Kaisers zahlreiche Auftritte an der Metropolitan Opera umfassen die Titelrolle in Roméo et Juliette an der Seite von Anna Netrebko, Die Zauberflöte unter der Leitung von Kirill Petrenko, und Salome an der Seite von Karita Mattila, unter der Leitung von Patrick Summers, die international im The Met: Live in HD-Erlebnis übertragen wurden. Weitere Auftritte umfassen Capriccio mit Renée Fleming in einer Produktion von John Cox unter der Leitung von Sir Andrew Davis, Lysander in A Midsummer Night’s Dream unter der Leitung von James Conlon sowie Stephen Wadsworths meisterhafte Produktion von Rodelinda mit Harry Bicket am Dirigentenpult.
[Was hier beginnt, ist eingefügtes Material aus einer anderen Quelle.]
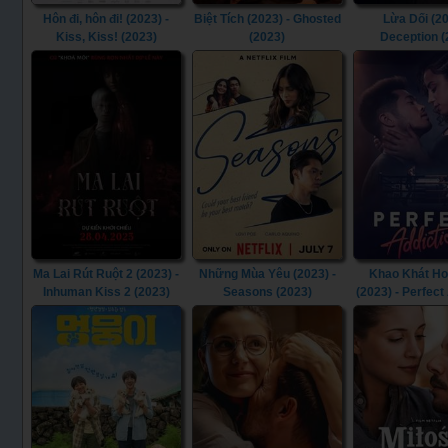
Hôn đi, hôn đi! (2023) -
Biệt Tích (2023) - Ghosted
Lừa Dối (20
Kiss, Kiss! (2023)
(2023)
Deception (
Ma Lai Rút Ruột 2 (2023) -
Những Mùa Yêu (2023) -
Khao Khát H
Inhuman Kiss 2 (2023)
Seasons (2023)
(2023) - Perfect
(2023)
Zu den Konzert-Höhepunkten zählen Aufführungen von Beethovens Fidelio – in der Rolle des Florestan – unter der Leitung von Jérémie Rhorer mit Le Cercle de l’Harmonie, Schumanns Das Paradies und die Peri mit Sir Simon Rattle und dem Philadelphia Orchestra, Mendelssohns Die erste Walpurgisnacht mit dem Orchestra of St. Luke’s und Chefdirigent Pablo Heras-Casado in der Carnegie Hall, Mozarts Requiem mit dem Dallas Symphony Orchestra unter der Leitung von Musikdirektor Jaap Van Sweden, Bruckners Te Deum mit Daniel Barenboim und dem Orchester und Chor des Teatro alla Scala, Bruckners Messe Nr. 3 in f-Moll unter der Leitung von Marek Janowski mit dem Rundfunk-Sinfonieorchester Berlin sowie Berlioz’ Requiem unter Marek Janowski mit den vereinten Kräften des Tonhalle-Orchesters Zürich und des Orchestre de la Suisse Romande sowie mit Donald Runnicles sowohl mit dem Atlanta Symphony Orchestra als auch den Berliner Philharmonikern.